How to write a csv file via pandas and read it in R at regular intervals?

Question

Background

A driving simulator PC in my lab generates data that I receive via python socket. The data is generated every 1/60th of a second. I continuously save it to a csv file called position.csv. I also want to read position.csv in R to use in a shiny app. I read it every 0.2 seconds.

Problem

When I run the shiny app in R, python throws the PermissionError: [Errno 13] Permission denied: 'position.csv'

Python script for saving data to a csv file:

import socket
import struct
import pandas as pd

UDP_IP = "127.0.0.1"
UDP_PORT = 9000

sock = socket.socket(socket.AF_INET, # Internet
                     socket.SOCK_DGRAM) # UDP
sock.bind((UDP_IP, UDP_PORT))

while True:
    data, addr = sock.recvfrom(1024) # buffer size is 1024 bytes
    fields = struct.unpack_from('=ddd', data)
    print(fields[0],fields[1],fields[2])
    
    
    dict = {'y': fields[0], 'x': fields[1], 'z': fields[2]}
    my_data = pd.DataFrame([dict], columns=dict.keys())
    open("position.csv", "w")
    my_data.to_csv("position.csv", index=False)

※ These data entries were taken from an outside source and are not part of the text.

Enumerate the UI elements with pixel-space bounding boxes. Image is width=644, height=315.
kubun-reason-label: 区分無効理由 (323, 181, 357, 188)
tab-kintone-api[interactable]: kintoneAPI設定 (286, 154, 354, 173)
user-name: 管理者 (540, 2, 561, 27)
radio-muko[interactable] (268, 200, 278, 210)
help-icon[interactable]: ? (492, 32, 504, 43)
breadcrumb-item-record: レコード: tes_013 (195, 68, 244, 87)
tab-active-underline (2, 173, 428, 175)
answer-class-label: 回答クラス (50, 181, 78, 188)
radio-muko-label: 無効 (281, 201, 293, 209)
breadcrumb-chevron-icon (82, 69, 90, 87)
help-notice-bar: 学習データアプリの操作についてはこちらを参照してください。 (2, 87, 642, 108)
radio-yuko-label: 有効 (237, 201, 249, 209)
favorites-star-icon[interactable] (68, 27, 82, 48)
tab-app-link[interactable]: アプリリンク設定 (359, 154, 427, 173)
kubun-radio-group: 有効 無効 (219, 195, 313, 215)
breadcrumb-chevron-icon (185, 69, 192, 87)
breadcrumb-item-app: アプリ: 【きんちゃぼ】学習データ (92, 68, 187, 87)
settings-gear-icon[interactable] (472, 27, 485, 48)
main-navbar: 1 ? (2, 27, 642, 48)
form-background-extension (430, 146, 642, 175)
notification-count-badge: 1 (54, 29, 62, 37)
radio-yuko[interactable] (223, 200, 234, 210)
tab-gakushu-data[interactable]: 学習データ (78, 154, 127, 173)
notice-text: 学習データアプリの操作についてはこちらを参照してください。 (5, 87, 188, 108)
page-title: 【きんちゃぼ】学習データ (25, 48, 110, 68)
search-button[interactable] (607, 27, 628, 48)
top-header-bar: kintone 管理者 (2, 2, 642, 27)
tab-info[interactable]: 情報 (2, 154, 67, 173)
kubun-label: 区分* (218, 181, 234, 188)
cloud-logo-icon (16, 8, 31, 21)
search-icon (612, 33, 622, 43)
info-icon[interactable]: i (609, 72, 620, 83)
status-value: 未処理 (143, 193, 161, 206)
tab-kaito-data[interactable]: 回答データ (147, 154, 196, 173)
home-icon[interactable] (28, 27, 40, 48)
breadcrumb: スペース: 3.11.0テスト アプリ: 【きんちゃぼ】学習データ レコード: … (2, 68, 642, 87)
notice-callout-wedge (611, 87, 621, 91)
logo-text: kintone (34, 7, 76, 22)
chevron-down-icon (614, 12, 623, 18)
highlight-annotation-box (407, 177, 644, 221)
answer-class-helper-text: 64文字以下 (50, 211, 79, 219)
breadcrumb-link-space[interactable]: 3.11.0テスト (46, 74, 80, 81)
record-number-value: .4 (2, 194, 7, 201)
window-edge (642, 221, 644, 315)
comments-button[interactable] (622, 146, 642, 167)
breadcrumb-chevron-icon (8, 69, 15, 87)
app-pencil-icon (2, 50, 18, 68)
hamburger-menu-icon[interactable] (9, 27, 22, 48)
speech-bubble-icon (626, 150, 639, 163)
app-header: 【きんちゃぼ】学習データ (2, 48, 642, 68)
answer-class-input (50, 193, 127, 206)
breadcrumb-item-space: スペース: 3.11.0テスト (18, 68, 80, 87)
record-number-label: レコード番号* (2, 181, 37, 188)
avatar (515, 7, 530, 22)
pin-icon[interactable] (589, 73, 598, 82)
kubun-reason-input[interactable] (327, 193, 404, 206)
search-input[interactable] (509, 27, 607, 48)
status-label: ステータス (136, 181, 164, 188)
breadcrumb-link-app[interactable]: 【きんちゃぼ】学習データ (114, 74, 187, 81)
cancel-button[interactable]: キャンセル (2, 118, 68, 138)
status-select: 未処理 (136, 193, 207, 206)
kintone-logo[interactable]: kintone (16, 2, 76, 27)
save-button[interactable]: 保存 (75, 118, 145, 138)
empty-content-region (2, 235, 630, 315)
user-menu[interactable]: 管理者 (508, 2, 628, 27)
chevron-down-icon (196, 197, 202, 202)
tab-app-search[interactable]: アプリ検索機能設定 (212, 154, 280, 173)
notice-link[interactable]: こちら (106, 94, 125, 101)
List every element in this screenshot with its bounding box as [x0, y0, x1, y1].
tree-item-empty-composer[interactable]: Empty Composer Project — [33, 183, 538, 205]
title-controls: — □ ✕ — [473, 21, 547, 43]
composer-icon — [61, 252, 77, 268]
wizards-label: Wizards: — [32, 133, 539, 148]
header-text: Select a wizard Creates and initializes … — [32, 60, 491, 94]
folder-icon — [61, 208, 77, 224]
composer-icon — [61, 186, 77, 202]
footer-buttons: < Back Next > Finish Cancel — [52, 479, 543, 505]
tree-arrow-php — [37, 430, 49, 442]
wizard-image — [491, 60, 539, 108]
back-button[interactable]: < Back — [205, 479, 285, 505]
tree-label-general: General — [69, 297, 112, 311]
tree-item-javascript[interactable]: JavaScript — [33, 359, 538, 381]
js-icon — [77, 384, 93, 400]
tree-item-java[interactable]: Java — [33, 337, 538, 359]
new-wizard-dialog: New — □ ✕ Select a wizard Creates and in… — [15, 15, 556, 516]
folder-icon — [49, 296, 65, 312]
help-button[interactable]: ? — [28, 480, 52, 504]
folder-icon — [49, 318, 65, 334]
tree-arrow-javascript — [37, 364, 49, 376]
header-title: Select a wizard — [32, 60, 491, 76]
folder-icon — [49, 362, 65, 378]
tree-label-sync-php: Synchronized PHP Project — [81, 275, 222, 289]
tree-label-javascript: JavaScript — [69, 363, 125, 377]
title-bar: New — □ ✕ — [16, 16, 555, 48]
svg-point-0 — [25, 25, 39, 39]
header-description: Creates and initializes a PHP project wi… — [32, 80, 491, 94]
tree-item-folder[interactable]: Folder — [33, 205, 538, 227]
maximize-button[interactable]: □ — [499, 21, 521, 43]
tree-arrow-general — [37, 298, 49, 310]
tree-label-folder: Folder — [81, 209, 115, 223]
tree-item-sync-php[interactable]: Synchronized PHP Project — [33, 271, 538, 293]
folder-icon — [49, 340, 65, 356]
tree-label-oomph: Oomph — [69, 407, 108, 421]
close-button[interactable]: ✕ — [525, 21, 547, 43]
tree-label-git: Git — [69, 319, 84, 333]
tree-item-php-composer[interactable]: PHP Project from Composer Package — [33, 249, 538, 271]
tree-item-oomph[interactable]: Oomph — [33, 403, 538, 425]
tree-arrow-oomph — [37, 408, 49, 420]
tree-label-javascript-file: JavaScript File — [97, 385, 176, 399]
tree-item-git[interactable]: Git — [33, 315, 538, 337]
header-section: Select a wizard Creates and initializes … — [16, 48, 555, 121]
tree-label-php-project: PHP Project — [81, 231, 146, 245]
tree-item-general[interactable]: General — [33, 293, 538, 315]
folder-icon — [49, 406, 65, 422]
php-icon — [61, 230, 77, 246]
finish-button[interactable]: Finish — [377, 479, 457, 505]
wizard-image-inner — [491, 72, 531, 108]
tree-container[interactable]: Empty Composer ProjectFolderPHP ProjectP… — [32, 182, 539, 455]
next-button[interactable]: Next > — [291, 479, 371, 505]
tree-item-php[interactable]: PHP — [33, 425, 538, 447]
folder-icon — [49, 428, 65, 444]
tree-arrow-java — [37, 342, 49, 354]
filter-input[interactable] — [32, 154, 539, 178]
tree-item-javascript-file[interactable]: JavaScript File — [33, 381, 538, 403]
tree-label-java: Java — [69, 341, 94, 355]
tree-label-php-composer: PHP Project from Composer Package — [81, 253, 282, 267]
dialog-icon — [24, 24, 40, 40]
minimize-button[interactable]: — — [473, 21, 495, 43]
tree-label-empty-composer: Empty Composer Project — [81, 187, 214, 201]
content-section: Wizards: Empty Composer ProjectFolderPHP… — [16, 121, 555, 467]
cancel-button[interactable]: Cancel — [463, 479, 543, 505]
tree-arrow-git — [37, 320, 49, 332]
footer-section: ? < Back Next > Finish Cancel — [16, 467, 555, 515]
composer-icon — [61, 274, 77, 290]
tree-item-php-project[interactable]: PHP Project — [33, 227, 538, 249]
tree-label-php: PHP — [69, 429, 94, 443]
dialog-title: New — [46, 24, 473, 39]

R script for reading the csv file and use in an app:

library(shinydashboard)
library(dplyr)
library(ggplot2)
library(shiny)
library(data.table)



# ui----
ui <- dashboardPage(skin = "black", 
  dashboardHeader(title = "Dashboard"),
  dashboardSidebar(
    sidebarMenu(
      menuItem("Maps", tabName = "navigation", icon = icon("compass"))
  )),
  dashboardBody(
    tabItems(
      # First tab content
      tabItem(tabName = "navigation",
              fluidRow(
                tags$style(type="text/css", ".recalculating {opacity: 1.0;}"),
                plotOutput("plot1")
              )
      )
    )
  )
)


# server----
server <- function(input, output, session) {
 
  

  position <- reactivePoll(200, session,
                       # This function returns the time that log_file was last modified
                       checkFunc = function() {
                         if (file.exists("position.csv"))
                           file.info("position.csv")$mtime[1]
                         else
                           ""
                       },
                       # This function returns the content of log_file
                       valueFunc = function() {
                         data.table::fread("position.csv")
                       }
  )
  

  
  
  xl1 <-  reactive({position()$x - 1000})
  xl2 <-  reactive({position()$x + 1000})
  
  yl1 <-  reactive({position()$y - 800})
  yl2 <-  reactive({position()$y + 800})
  
  
  
 output$plot1 <- renderPlot({
    
    
    ggplot() +
      geom_point(data = position(),
                 aes(x, y),
                 color = "red", size = 5) +
      coord_equal(    xlim = c(xl1(), xl2()),
                      ylim = c(yl1(), yl2())) +
      theme_void()
    
  })
  
  
  
  
  cancel.onSessionEnded <- session$onSessionEnded(function() {

    stopApp()
  })
  
  cancel.onSessionEnded()
  

  
  
}

shinyApp(ui, server)

Question

How do I successfully read from and write to the position.csv file?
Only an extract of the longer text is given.